Understanding complex dynamic phenomena drives scientific and technological advances in infodemiology, machine learning, or neuroscience. The body of this dissertation branches towards these three topics.

Firearm injuries are a leading cause of death in the United States, surpassing fatalities from motor vehicle crashes. Here, we elucidate the causal roles of media coverage of firearm laws and regulations, media coverage of mass shootings, media coverage of violent crimes, and the Twitter activity of anti- and pro-regulation advocacy groups in short-term firearm acquisition in the United States. We collect daily time series for these variables from 2012 to 2020 and employ the PCMCI+ framework to investigate the causal structures among them simultaneously. Our results indicate that, although media coverage of mass shootings and online activity of pro-regulation organizations are potential drivers of firearm acquisition, in the short term, the lobbying efforts of anti-regulation organizations on social media and specific media coverage appear to influence individuals’ decisions to purchase firearms directly.

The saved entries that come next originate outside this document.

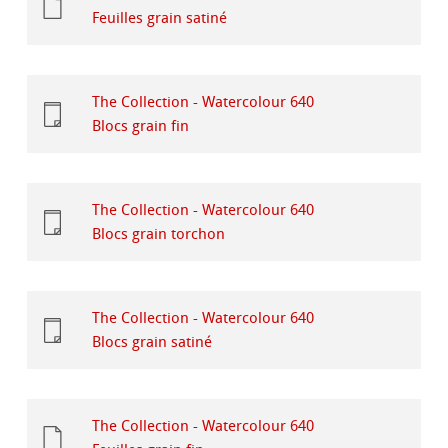
Feuilles grain satiné
The Collection - Watercolour 640
Blocs grain fin
The Collection - Watercolour 640
Blocs grain torchon
The Collection - Watercolour 640
Blocs grain satiné
The Collection - Watercolour 640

Machine learning (ML) theory and industrial applications of ML differ, whereas, for the latter, data are often non-static and unlabeled. Often, trained ML models apply predictions on dissimilar data, and industrial data scientists cannot measure this dissimilarity. Naturally, questions arise about the accuracy of ML models on such dissimilar data, but the equations for measures such as accuracy require knowledge of True class labels. Answering these questions requires an adaptation of the Hui-Walter paradigm to epidemiology. Applying this approach enables practitioners to estimate key performance metrics with no prior knowledge of True class labels.

Epilepsy, a neurological disorder affecting millions worldwide, necessitates surgical intervention in the most severe cases. These interventions must target the seizure onset zone, but the lack of precise biomarkers for this zone limits surgical efficacy. Here, we use topological data analysis and Takens' embedding theorem to discover a novel biomarker not seen by the naked eye that effectively localizes the seizures in time and space from intracranial EEG.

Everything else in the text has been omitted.